Pictured: Will Morin
It can be hard to make sense of all the discussions and debates online and in print lately of cultural appropriation, in other words taking without permission. Who has the right to use/misuse the art of another culture? When appropriators are called out, do walls of justification go up? Is there a story to explain it away, or money to be made? If so, then nothing changes.
The theft of culture is what colonization did to Indigenous Peoples globally. Acculturation is what they sold us, and assimilation is what they imposed on us. Western societies dismissed, consumed, appropriated and misappropriated us as the norm.
The Indigenous ways of seeing the universe and our place in nature are complex, unique and the source of Indigenous art. Translating our art and culture is an ‘in-cultural’ responsibility that can not be co-opted or outsourced by ‘out-cultural’ individuals around them.
Here’s a question: “Who knows what a totem pole is?” Whatever you answer, most of you will get it wrong. Even though the cultural art and the carved poles are unique to the northwest coast of the Americans, the word ‘totem’ is not from a west coast Indigenous language.
Comparably, the capital city of Canada, Ottawa, actually comes from the Odawa, an Anishinaabe-speaking sister tribe of the Ojibway. So, the word ‘totem’ is also pronounced ‘dodem’ in Ojibway, which means ‘clan’.
Many Indigenous tribal groups have clan systems within their respective geography. As seen in drawings on ancient scrolls, the Ojibway animal clans are a complex pre-contact governing system aligned into a seven-pointed star codex.
This totem misnomer is a colonial hangover of our shared history. As an Anishinaabe artist and educator, decolonization seems the next course of action. I take it as my responsibility to do my part through my art, both as an anecdote and an antidote, in addressing this ongoing theft.
As my mom would say, “There is no word for art in Ojibway. It’s not what you do, it’s how you do it.” Ojibway scholar James Dumont says the Anishinaabek see the world from a 360 degree perspective, an all-inclusive view needed more now than ever before.
Over the years, Indigenous Peoples, primarily women, have challenged and “called out” the misuse and misrepresentation of Indigenous art and culture in mainstream media. Sadly, the issues have not received public recognition until a male Indigenous artist speaks up. So, as an Anishinaabe mizinbiige-nini, and Ojibway artist and man, I am listening, miinwaa miigwetch—thank you for being defenders of our culture, Mizinbiige Ogiichitaa Kwewok, image warrior women.

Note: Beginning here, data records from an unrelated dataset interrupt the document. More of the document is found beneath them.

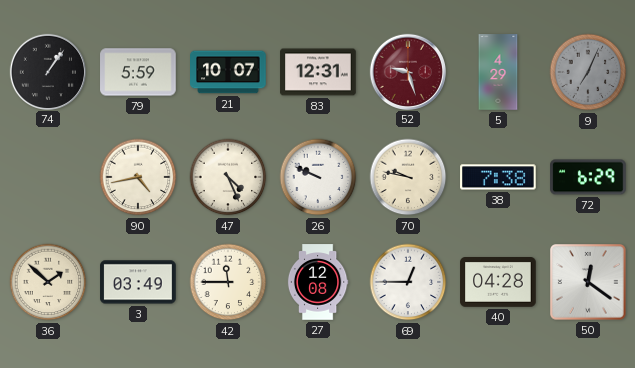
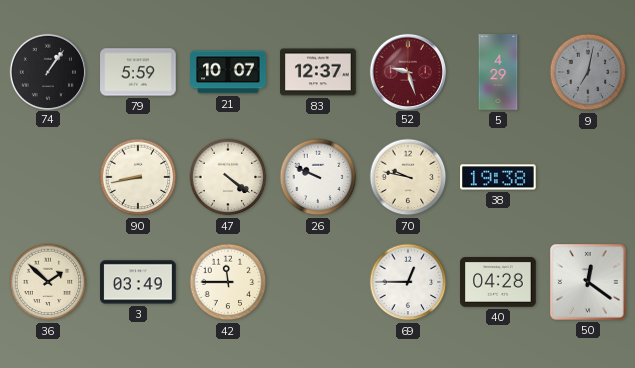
83: 12:31 -> 12:37
9: 7:04 -> 7:02
90: 4:43 -> 8:43
47: 4:26 -> 4:21
38: 7:38 -> 19:38
72: 6:29 -> none
27: 12:08 -> none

It is important to recognize that most Indigenous languages in the Americas are verb-based—action words in tune with the natural world, where words are animate, with spirit, alive, living; or in-animate, not living. One of my language teachers, Doris Boissineau baa, pointed out that our art is not without spiritual thought. “The drawing is not of ‘a bear’, it becomes ‘the bear’, with spirit, alive….”
Our art is spiritually sourced and needs cultural insiders to translate. Anything else is gibberish and disrespectful, misleading the culture stolen.
The harm caused by cultural appropriation can lead to identity confusion, cultural distortion and spiritual damage of Indigenous Peoples. This alone should be enough to encourage ally artists, media outlets and institutions to work with Indigenous members in the long journey from decolonization to cultural revitalization in our shared history.
William Morin is an Ojibway Anishinaabe artist from Michipicoten Anishinaabek (Mishibikwedenong), Indigenous activist, and professor of Indigenous Studies at the University of Sudbury in Sudbury, Ontario, Canada.